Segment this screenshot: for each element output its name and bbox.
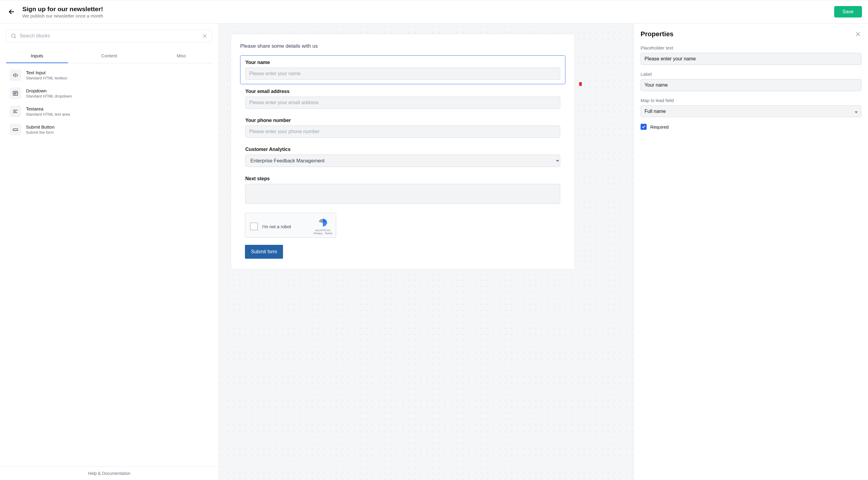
form-card: Please share some details with us Your n… <box>231 34 575 269</box>
block-title: Text Input <box>26 70 67 75</box>
next-steps-textarea[interactable] <box>245 184 560 204</box>
recaptcha-icon <box>318 218 328 228</box>
field-your-phone[interactable]: Your phone number <box>240 113 565 142</box>
block-dropdown[interactable]: Dropdown Standard HTML dropdown <box>10 88 209 99</box>
search-icon <box>10 33 17 39</box>
field-label: Next steps <box>245 176 560 182</box>
block-desc: Standard HTML textbox <box>26 76 67 80</box>
email-input[interactable] <box>245 97 560 109</box>
sidebar-tabs: Inputs Content Misc <box>6 50 212 63</box>
tab-inputs[interactable]: Inputs <box>6 50 68 63</box>
help-link[interactable]: Help & Documentation <box>0 467 218 480</box>
analytics-select[interactable]: Enterprise Feedback Management <box>245 155 560 167</box>
block-desc: Submit the form <box>26 130 54 135</box>
label-input[interactable] <box>641 79 861 91</box>
lines-icon <box>10 106 21 117</box>
svg-rect-13 <box>13 129 18 131</box>
block-title: Submit Button <box>26 124 54 129</box>
form-canvas[interactable]: Please share some details with us Your n… <box>219 24 633 480</box>
list-icon <box>10 88 21 99</box>
blocks-sidebar: Inputs Content Misc Text Input Standard … <box>0 24 219 480</box>
block-desc: Standard HTML text area <box>26 112 70 117</box>
svg-line-2 <box>15 37 16 38</box>
block-textarea[interactable]: Textarea Standard HTML text area <box>10 106 209 117</box>
recaptcha-checkbox[interactable] <box>250 223 258 230</box>
field-your-email[interactable]: Your email address <box>240 84 565 113</box>
recaptcha-brand: reCAPTCHA <box>313 229 332 232</box>
page-subtitle: We publish our newsletter once a month <box>22 13 103 19</box>
search-blocks[interactable] <box>6 30 212 42</box>
required-checkbox[interactable]: Required <box>641 124 861 130</box>
field-label: Your email address <box>245 89 560 94</box>
name-input[interactable] <box>245 68 560 80</box>
field-label: Your name <box>245 60 560 65</box>
field-customer-analytics[interactable]: Customer Analytics Enterprise Feedback M… <box>240 142 565 171</box>
search-input[interactable] <box>20 33 202 39</box>
back-button[interactable] <box>6 6 17 17</box>
map-to-field-select[interactable]: Full name <box>641 105 861 117</box>
page-title: Sign up for our newsletter! <box>22 5 103 13</box>
block-title: Textarea <box>26 106 70 111</box>
header: Sign up for our newsletter! We publish o… <box>0 0 868 24</box>
trash-icon <box>578 81 583 87</box>
svg-point-1 <box>11 34 15 38</box>
clear-search-icon[interactable] <box>202 33 208 39</box>
code-icon <box>10 69 21 81</box>
properties-panel: Properties Placeholder text Label Map to… <box>633 24 868 480</box>
placeholder-label: Placeholder text <box>641 45 861 51</box>
placeholder-input[interactable] <box>641 53 861 65</box>
tab-content[interactable]: Content <box>68 50 150 63</box>
field-next-steps[interactable]: Next steps <box>240 171 565 209</box>
phone-input[interactable] <box>245 126 560 138</box>
field-label: Customer Analytics <box>245 147 560 152</box>
close-properties-icon[interactable] <box>855 31 861 37</box>
label-label: Label <box>641 71 861 77</box>
block-text-input[interactable]: Text Input Standard HTML textbox <box>10 69 209 81</box>
save-button[interactable]: Save <box>834 6 862 18</box>
map-label: Map to lead field <box>641 98 861 103</box>
tab-misc[interactable]: Misc <box>150 50 212 63</box>
block-desc: Standard HTML dropdown <box>26 94 72 98</box>
recaptcha-legal[interactable]: Privacy - Terms <box>313 232 332 235</box>
checkbox-checked-icon <box>641 124 647 130</box>
delete-field-button[interactable] <box>577 81 584 88</box>
form-heading: Please share some details with us <box>240 43 565 49</box>
field-your-name[interactable]: Your name <box>240 55 565 84</box>
recaptcha[interactable]: I'm not a robot reCAPTCHA Privacy - Term… <box>245 213 336 237</box>
block-title: Dropdown <box>26 88 72 93</box>
block-submit-button[interactable]: Submit Button Submit the form <box>10 124 209 135</box>
field-label: Your phone number <box>245 118 560 123</box>
button-icon <box>10 124 21 135</box>
recaptcha-label: I'm not a robot <box>262 224 309 229</box>
submit-form-button[interactable]: Submit form <box>245 245 283 259</box>
properties-title: Properties <box>641 30 674 38</box>
required-label: Required <box>650 124 669 129</box>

## Task to complete
Apply a filter to the listing above so that only lines with "required" are kept, and copy those lines.

## Response to the task
required-checkbox[interactable]: Required <box>641 124 861 130</box>
required-label: Required <box>650 124 669 129</box>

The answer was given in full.